The bill also would have banned city and county regulations on straws and other packaging provided in stores. The Senate Commerce Committee voted against.

The failure of the bill could mean a Wichita task force can move forward with its recommendation to ban plastic bags from stores.

The Kansas Chamber of Commerce requested the bill be introduced in January because it hoped to discourage government regulation of businesses.

“When you start dealing with cities and counties that ban certain products…you are putting businesses at a competitive disadvantage to competing businesses that may be outside the city limits and not subject to those restrictions,” Eric Stafford, a lobbyist of the Kansas Chamber of Commerce, he said at a meeting of the Senate Commerce Committee.

The Kansas Restaurant and Hospitality Association and Fuel True Independent Energy & Convenience, an association of Kansas-based gas stations and convenience store owners, also testified in favor of the bill.

But some lawmakers said the legislation overstepped the rights of cities and counties to govern themselves.

“It is disheartening, to say the least, the lack of respect we show to the ability of county and city governments to be able to make decisions that best serve their particular communities,” said Republican State Senator John Doll of Garden City in a Senate House.

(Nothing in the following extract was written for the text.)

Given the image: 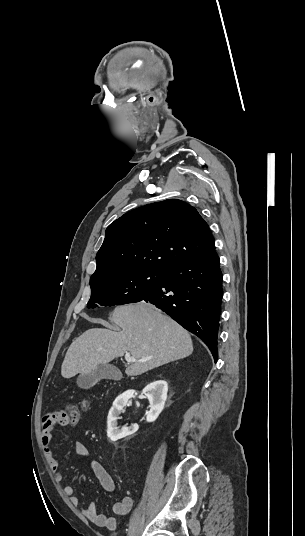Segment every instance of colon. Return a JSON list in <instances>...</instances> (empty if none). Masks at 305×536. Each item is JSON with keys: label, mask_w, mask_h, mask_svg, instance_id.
Instances as JSON below:
<instances>
[{"label": "colon", "mask_w": 305, "mask_h": 536, "mask_svg": "<svg viewBox=\"0 0 305 536\" xmlns=\"http://www.w3.org/2000/svg\"><path fill=\"white\" fill-rule=\"evenodd\" d=\"M90 405L89 399L82 400L78 405L70 404L65 406L66 412L64 415H67L69 418V424H75L80 416V413L87 409Z\"/></svg>", "instance_id": "5ec220e1"}]
</instances>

Commerce committee hearing this week.

Zach Pistora, a lobbyist for the Kansas Chapter of the Sierra Club, said the organization also opposed the legislation because it would limit how Kansas communities could respond to plastic pollution.

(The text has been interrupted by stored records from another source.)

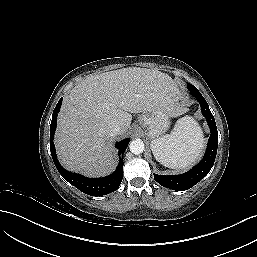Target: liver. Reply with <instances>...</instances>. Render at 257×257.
Wrapping results in <instances>:
<instances>
[{
    "instance_id": "1",
    "label": "liver",
    "mask_w": 257,
    "mask_h": 257,
    "mask_svg": "<svg viewBox=\"0 0 257 257\" xmlns=\"http://www.w3.org/2000/svg\"><path fill=\"white\" fill-rule=\"evenodd\" d=\"M178 89L160 71L129 67L87 77L64 98L58 116L55 145L61 163L86 176H101L115 164L111 128L124 135L130 113L160 105L169 116L183 114Z\"/></svg>"
}]
</instances>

“We see too much plastic in the Kansas landscape — in our drains, along our roads, polluting our cities and towns,” Pistora said. “We feel strongly that we have to do something about it. And many communities want to do something about it.”

Pistora said that although the bill failed in committee, the bill’s argument could be brought up as an amendment on the floor in the Senate.

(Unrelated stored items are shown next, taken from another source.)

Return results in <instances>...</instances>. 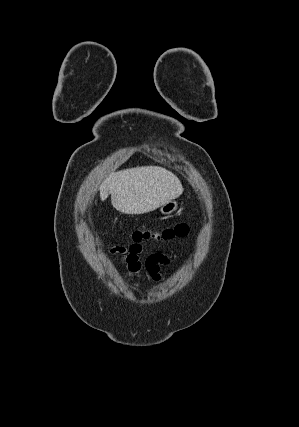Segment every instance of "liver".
Segmentation results:
<instances>
[{
    "label": "liver",
    "mask_w": 299,
    "mask_h": 427,
    "mask_svg": "<svg viewBox=\"0 0 299 427\" xmlns=\"http://www.w3.org/2000/svg\"><path fill=\"white\" fill-rule=\"evenodd\" d=\"M100 198L111 195L113 207L125 214H144L183 193L180 180L158 166H142L113 172L101 184Z\"/></svg>",
    "instance_id": "6515ba94"
}]
</instances>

Wichita established a plastic bag task force in 2020 to consider banning or charging for single-use plastic bags in grocery and retail stores.

In January, task force member Brett Prather announced at a Wichita sustainability mainstreaming meeting that the task force would recommend instituting a ban on plastic bags for anywhere from one year to 18 months.

Prather said this could reduce waste, offer health benefits and save taxpayers money on plastic bag cleaning costs and waste treatment costs.

A 2021 Wichita trash study found that 47 percent of the collected trash data was plastic.

The City of Wichita is currently conducting a survey of residents’ opinions about plastic bags. Another University of Kansas School of Medicine poll in 2021 found that 71 percent of respondents agreed with a plastic bag ban, although the sample was not representative of the Wichita population.